Philosophy change key to Giaccherini’s Sunderland success
It is not a common trait to travel, let alone permanently move camp, from the scenic city of Turin to, well, Sunderland.
Yet Emanuele Giaccherini has seen the Stadium of Light this summer and left Serie A champions Juventus, where he made 17 league appearances last season, to join the Paolo Di Canio revolution in the north of England.
Surprising as the move originally was, it comes as more of a shock when you consider the 28-year-old’s performances at the Confederations Cup earlier in the off-season. Giaccherini was praised for his energetic movement in-behind Mario Balotelli and scored a wonderful goal against hosts Brazil.
But the €7.5 million move to Sunderland went largely unchallenged and, Premier League enthusiasts at least, will be encouraged by such an unorthodox move to one of the league’s relegation scrappers last season.
A relegation battle is what Di Canio will be aiming to avoid naturally this season. The Italian coach is taking the saying ‘out with the old, in with the new’ to whole new levels this summer as the Stadium of Light revolving door goes into overdrive.
Giaccherini, one of eight high-profile signings so far, is arguably the most exciting arrival. Expected to slot in on the left of an attacking trio that includes Stephane Sessegnon and Adam Johnson, Giaccherini can expect to rack up more than the 10 starts he achieved last season.
While Di Canio is clearly intent on changing Sunderland’s playing squad, a change in philosophy will have to follow in order for the midfielder to settle in to Black Cat life. The most impressive weapon in the Giaccherini’s armoury is his passing ability.
“In my opinion he’s one of the best players in Europe to suit my system,” said Paolo Di Canio
“There are not many wingers with his intelligence or ability to interpret the role.”
Giaccherini made on average 37.4 passes last season, 1.9 key passes a game, compared to Adam Johnson’s 27.4 passes in 35 appearances. The Italian also boasts an impressively high 87.9% pass accuracy rate and is renowned for his cushioned layoffs and threaded through balls.
Yet the Premier League crowds, especially those watching teams in the bottom half of the league, don’t have the patience, some would say intelligence, to applaud accurate passing build-up play. Giaccherini will need to display hard work and an ability to tackle, especially in 50-50 situations.
Hard work is not a concept uncommon to the 28-year old. He spent a chunk of time in Italy’s fourth tier and major injuries have often threatened his career. A dream move to Juventus in 2011 rewarded his drive.
On a more specific level for the Sunderland faithful, the Italian won 78% of his tackles last season in Serie A but was miserable when it came to competing in the air.
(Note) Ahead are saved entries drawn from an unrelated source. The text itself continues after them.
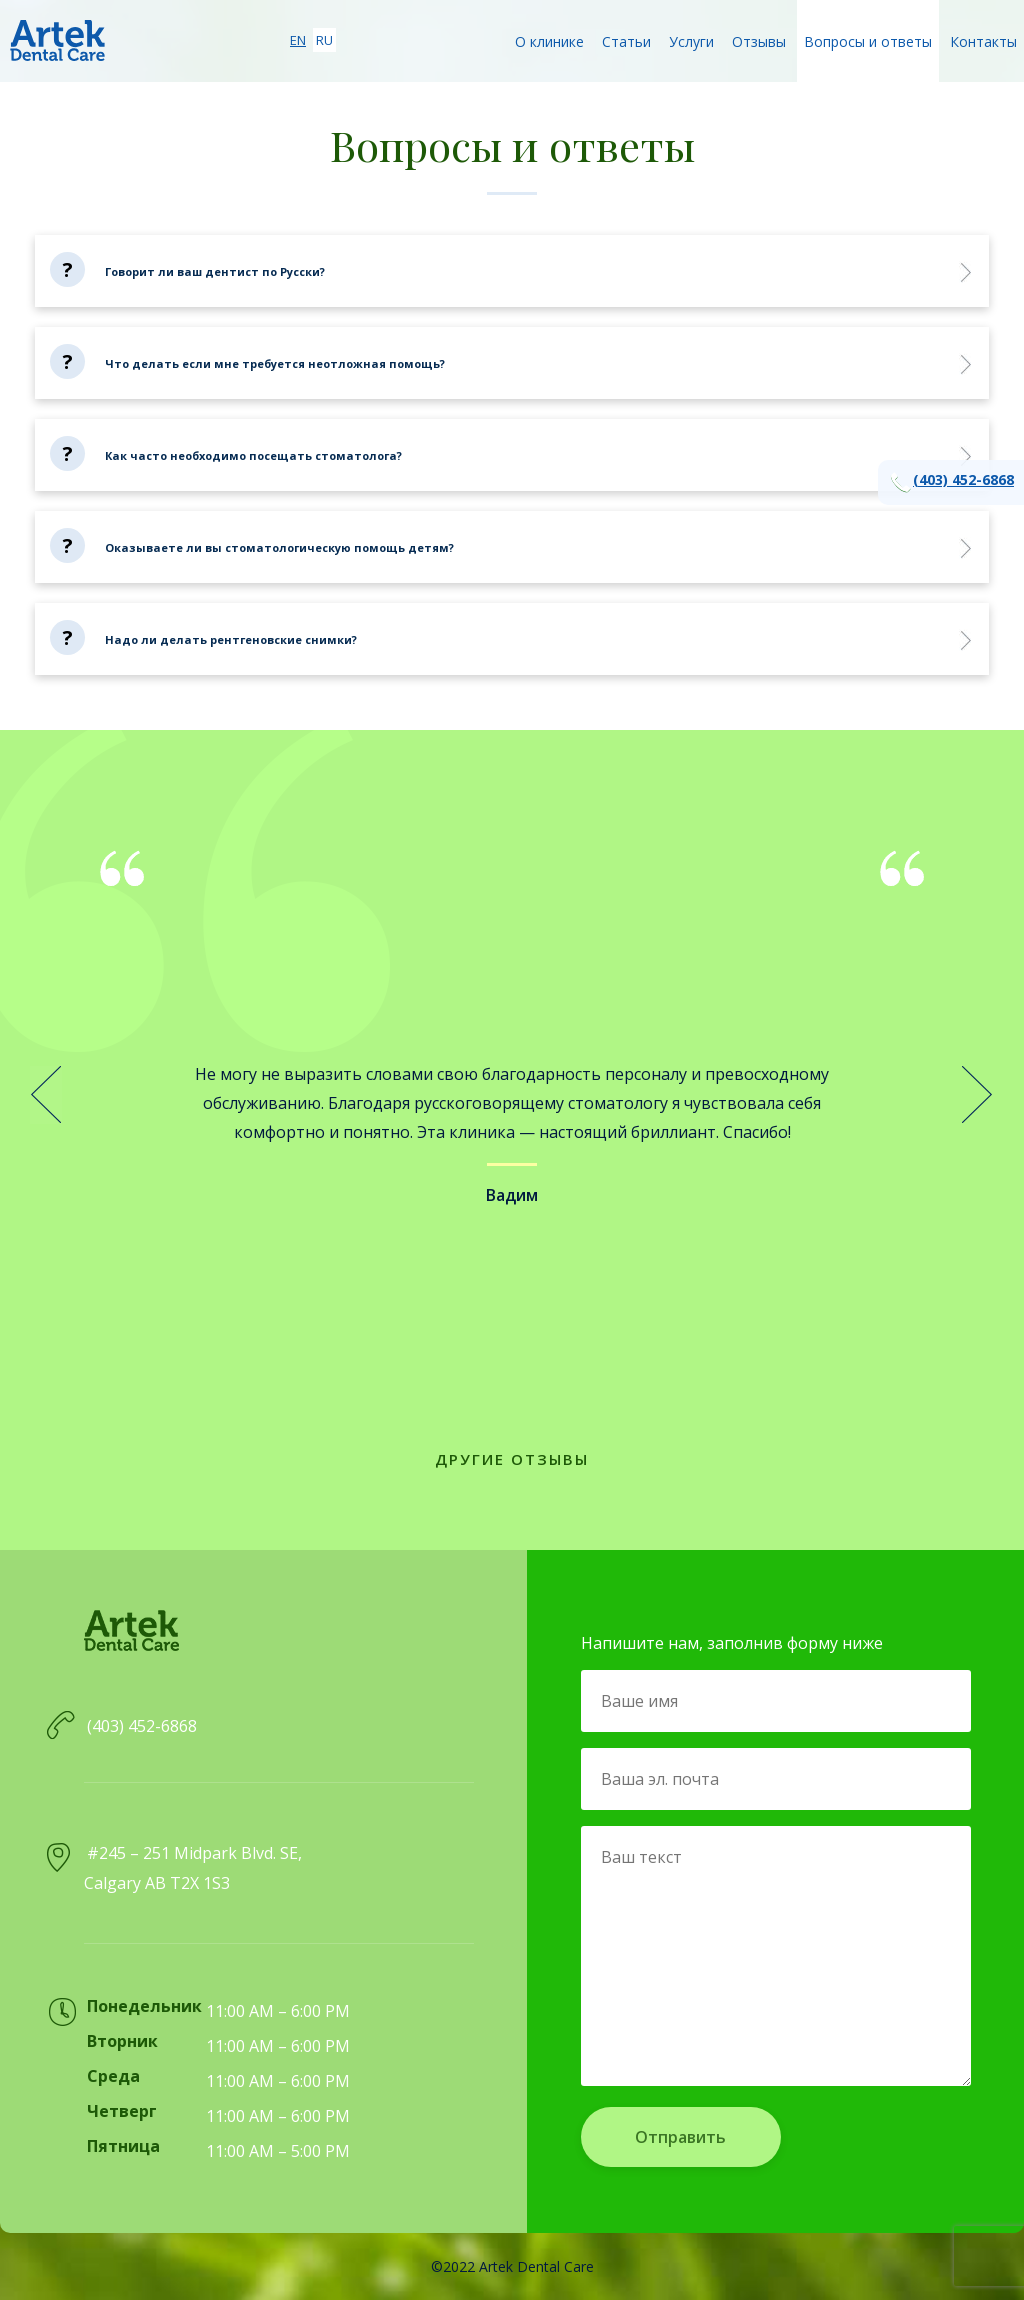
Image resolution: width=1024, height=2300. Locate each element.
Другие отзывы (512, 1459)
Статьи (626, 41)
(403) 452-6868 (951, 482)
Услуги (691, 41)
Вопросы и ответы (868, 41)
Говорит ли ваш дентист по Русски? (215, 271)
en (298, 40)
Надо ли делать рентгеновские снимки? (231, 639)
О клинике (549, 41)
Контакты (983, 41)
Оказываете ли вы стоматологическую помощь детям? (279, 547)
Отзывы (759, 41)
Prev (46, 1095)
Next (978, 1095)
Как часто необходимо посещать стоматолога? (253, 455)
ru (324, 40)
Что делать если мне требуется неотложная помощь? (275, 363)
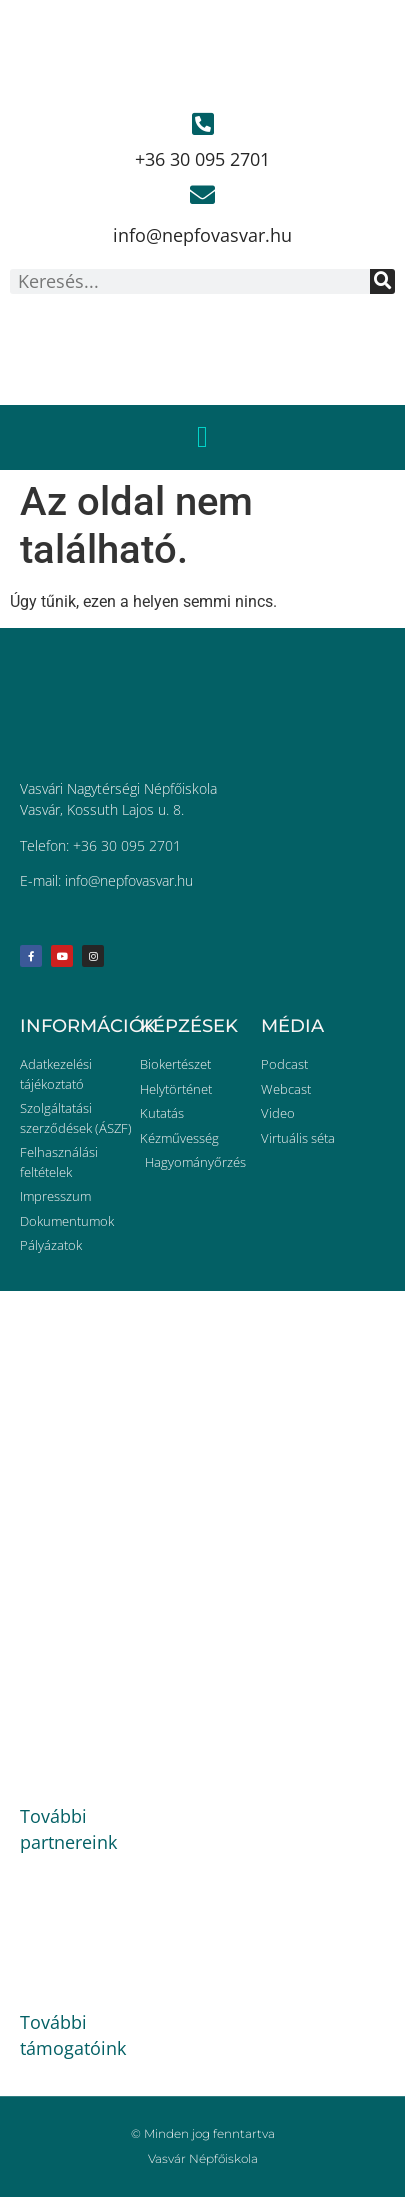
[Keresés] (382, 281)
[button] (203, 437)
Somebody better tell Wes Brown to keep those long diagonal balls to a minimum.
As far as Giaccherini’s future is concerned, a shift in Mackem philosophy is certainly essential to the midfielder’s success in English football.
With regards to Giaccherini’s past, he leaves behind the Serie A champions where he struggled to find a place due to Antonio Conte’s formation preferences.
And with the arrival of strikers Carlos Tevez and Fernando Llorente in this window, Conte is showing no signs of changing his two-up-top system. At the age of 28, a move to pastures new was not just desirable but necessary for Giaccherini.
It is necessary for his national team pursuit to continue. As mentioned earlier, Giaccherini featured for the Azzurri in the Confederations Cup; more specifically he made five out of five appearances, scoring one goal.
His Confederations Cup stint becomes more telling when you learn that Giaccherini had only 9 national appearances to his name prior to the tournament in Brazil. His energetic, revitalising performances throughout that competition not only transformed him from a rejected Bianconeri to notable inclusion, but will keep him in Cesare Prandelli’s thoughts over the next 12 months.
At Sunderland, the Italian will most definitely add more playing time to his application for inclusion in next year’s World Cup squad. Playing in the Premier League, where the right attitude is lauded, will certainly enhance the professional ethics Prandelli admires so much in the 5ft 6in player.
Emanuele Giaccherini’s plight in English football will have to buck the trend of Italian’s in the Premier League and a change in philosophy from Paolo Di Canio is most definitely required. Yet the spirit and determination he already possesses, as well as his eye for a pass and purposeful engine, mean the opportunity to succeed at Sunderland is certainly there.